Zoe Williams is at The Elephant in Torquay, which is split into a bistroey place downstairs and a fayn dayning (hat tip: Marina O’Loughlin) room upstairs. Beetroot and goat’s cheese salad (which seems to be on every menu in the land this summer) tasted of ‘Garden!’ though scallops with apple and cucumber was ‘a bit zingy for my liking’. A creme brulee was ‘totally stunning’: this is food with ‘character’.
A bit of a non-review of Terminus Nord by Robert Chalmers. There isn’t much on the food, but a great deal on the restaurant’s shoddy treatment of a 95-year-old woman and her 70-year-old daughter. The signature choucroute ‘looked like an autopsy’.
John Walsh is at Café Luc on the ever-lovely and very foodie Marylebone High Street. ‘The food … was terrific’. A crab tian was ‘a little work of art’, and chicken with champagne and pappardelle (yum) was ‘easily the loveliest chicken dish I’ve tasted in ages’. It all costs a ‘hefty wedge’, though.
Giles Coren pootles to the Magdalen Arms, where ‘the menu is … pure Anchor & Hope’. English octopus was ‘cool and beefy’, asparagus with clarified butter was ‘sweet like Haribo’ (a compliment) and hake with chorizo was ‘cooked perfectly to time’. I was there last week and agree that it’s great.
‘Tempo is a terrific addition to [Curzon] street,’ says Fay Maschler, with an ‘eye-catching’ dining room. Octopus salad with apple, pomegranate and parsley was ‘delectable’, although fritto misto was ‘rather pedestrian’. A tomato salad was also ‘wonderful … the apotheosis of delicious simplicity’. The location is handy for the Curzon cinema.
Marina O’Loughlin is at Viajante: ‘for the foodiest foodies, this is as close as we get to a Holy Grail’. The food is an ‘adventure’: baguettes with chicken skin butter were ‘sensational’ and presentation was ‘painstaking, exquisite’. Nuno Mendes is ‘as crazy a maverick as the best of them’.

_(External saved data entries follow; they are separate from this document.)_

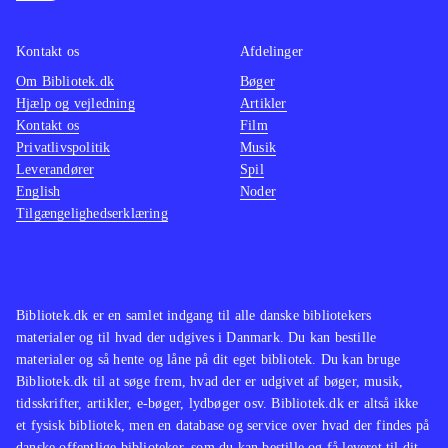
2
(Wii U) og Just dance - Disney
hæmni
party 2 (Wii U)
Spillet er at
Serien
Kontakt os
Afdelinger
sammenligne med Just dance 2017
konsol
Om Bibliotek.dk
(Wii U) og
(Wii U)
.
Bøger
2016
og
Hjælp og vejledning
Artikler
nyeste
Kontakt os
Film
konsol
Privatlivspolitik
Musik
Leverandører
Spil
English
Noder
Tilgængelighedserklæring
Bibliotek.dk er en samlet indgang til alle danske bibliotekers
materialer og til hvad der udgives i Danmark. Du kan bestille
materialer og så hente og låne på dit eget bibliotek. Du kan bruge
Bibliotek.dk til at søge frem, hvad der er udgivet af bøger, musik,
tidsskrifter, artikler, e-bøger, lydbøger osv. Bibliotek.dk er altså ikke
et fysisk bibliotek, men en database og service over hvad der findes på
danske offentlige biblioteker, som du kan bestille og få leveret til dit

Matthew Fort is at the ‘handsome’ Pump House in Bristol. ‘There is fine, judicious cooking going on here’: bath chap was a ‘light delight’ although a red mullet dish was ‘muddled’. The price is ‘not too high’, either.
And a fine blogging scoop from Kavita Favelle, who visited Pierre Koffmann‘s new place on the day after it opened. ‘The space is well lit and the tables liberally spaced’; the food is ‘classic, provincial French’. Snails with girolles tasted ‘fantastic’ and braised beef cheeks were ‘the epitome of a hearty French stew’. Service is ‘seamless, professional [and] friendly’.